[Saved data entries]
┄┄┄┄┄┄┄┄┄┄┄┄┄┄┄┄┄┄┄┄
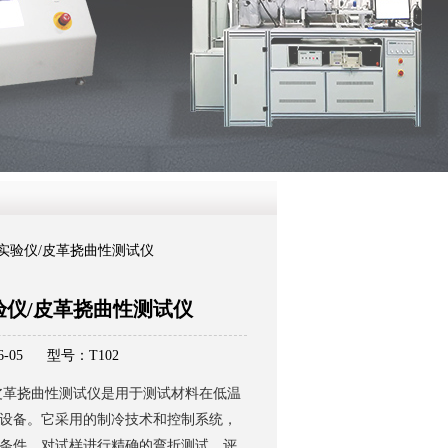
QQ
在线咨
弯折实验仪/皮革挠曲性测试仪
验仪/皮革挠曲性测试仪
-05
型号：T102
皮革挠曲性测试仪是用于测试材料在低温
设备。它采用的制冷技术和控制系统，
条件，对试样进行精确的弯折测试，评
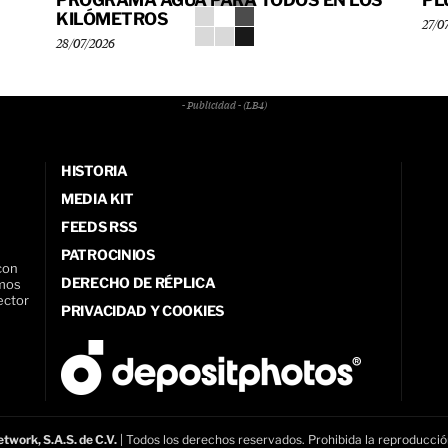
PROGRAMA AGUA PARA TODOS EN LOS
PL
KILÓMETROS
27/0
28/07/2026
- Publicidad - (LB4)
HISTORIA
MEDIA KIT
FEEDS RSS
PATROCINIOS
con
DERECHO DE RÉPLICA
amos
ector
PRIVACIDAD Y COOKIES
twork, S.A.S. de C.V.
| Todos los derechos reservados. Prohibida la reproducció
┄┄┄┄┄┄┄┄┄┄┄┄┄┄┄┄┄┄┄┄
* Directions for this task
Keep the pictures out, and write out the rest of the data above word for word.

* Answer below
QQ
在线咨
弯折实验仪/皮革挠曲性测试仪
验仪/皮革挠曲性测试仪
-05
型号：T102
皮革挠曲性测试仪是用于测试材料在低温
设备。它采用的制冷技术和控制系统，
条件，对试样进行精确的弯折测试，评
PROGRAMA AGUA PARA TODOS EN LOS
PL
KILÓMETROS
27/0
28/07/2026
- Publicidad - (LB4)
HISTORIA
MEDIA KIT
FEEDS RSS
PATROCINIOS
con
DERECHO DE RÉPLICA
amos
ector
PRIVACIDAD Y COOKIES
twork, S.A.S. de C.V.
| Todos los derechos reservados. Prohibida la reproducció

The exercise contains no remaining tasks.